On March 20, 2014, the Illinois Supreme Court published its court ruling in Spanish Court Two Condominium Association v. Lisa Carlson, 2014 IL 115342, which reversed a lower court’s opinion that a unit owner may raise as a legal defense to a collection of delinquent condominium assessments lawsuit an association’s alleged failure to repair and maintain the common elements.
The Supreme Court has now correctly ruled that a condominium association’s alleged failure to repair and maintain the common elements is not a “germane,” or viable, defense in a forcible entry and detainer proceeding (a.k.a., eviction lawsuit).

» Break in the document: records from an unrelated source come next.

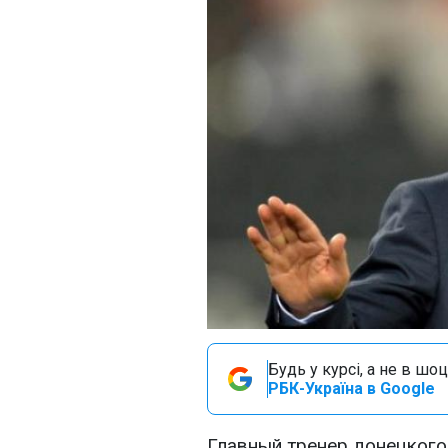
Будь у курсі, а не в шоц
РБК-Україна в Google
Главный тренер донецкого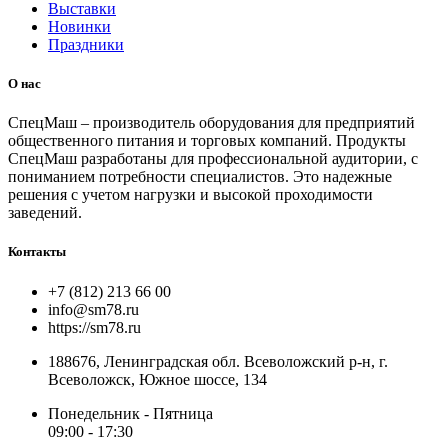
Выставки
Новинки
Праздники
О нас
СпецМаш – производитель оборудования для предприятий
общественного питания и торговых компаний. Продукты
СпецМаш разработаны для профессиональной аудитории, с
пониманием потребности специалистов. Это надежные
решения с учетом нагрузки и высокой проходимости
заведений.
Контакты
+7 (812) 213 66 00
info@sm78.ru
https://sm78.ru
188676, Ленинградская обл. Всеволожский р-н, г.
Всеволожск, Южное шоссе, 134
Понедельник - Пятница
09:00 - 17:30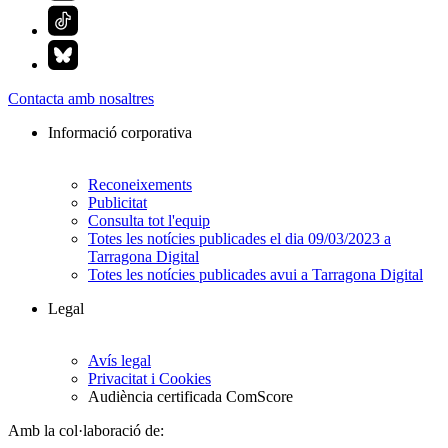
Contacta amb nosaltres
Informació corporativa
Reconeixements
Publicitat
Consulta tot l'equip
Totes les notícies publicades el dia 09/03/2023 a
Tarragona Digital
Totes les notícies publicades avui a Tarragona Digital
Legal
Avís legal
Privacitat i Cookies
Audiència certificada ComScore
Amb la col·laboració de: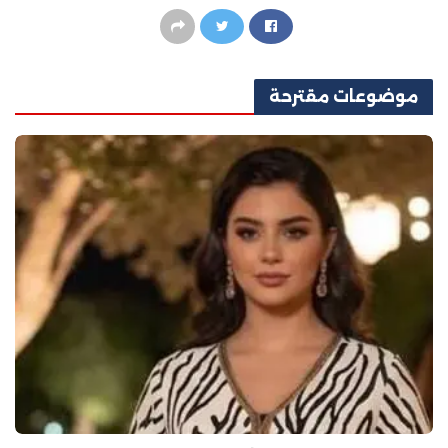
موضوعات
مقترحة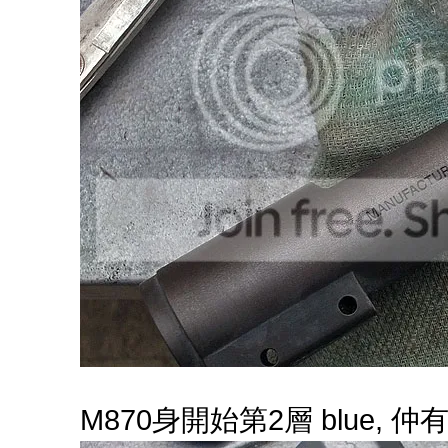
M870身開始第2層 blue,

Distinguishing the difference between a landlord-tenant relationship that is contractual and an association-unit owner relationship which is largely a creature of statute, the Court held that a “unit owner’s liability for unpaid assessments is not contingent on the association’s performance.”
The Court recognized that allowing unit owners to avoid paying assessments because of extraneous matters such as an alleged failure to repair and maintain common elements defeats the very purpose of including condominium associations in the forcible entry and detainer statute, which is meant to provide a “quick method” for collection of past due assessments.
Acknowledging that the “association’s ability to administer the property is dependent upon the timely payment of assessments, and any delinquency in unit owner’s payment of their proportionate share of common expenses may result in the default of the association on its obligations,” the Court held that a unit owner shall not be permitted to avoid their duty to pay assessments by raising a defense of failure to repair or maintain the common elements.
This is a good legal decision for condominium associations reinforcing their right to collect delinquent assessments.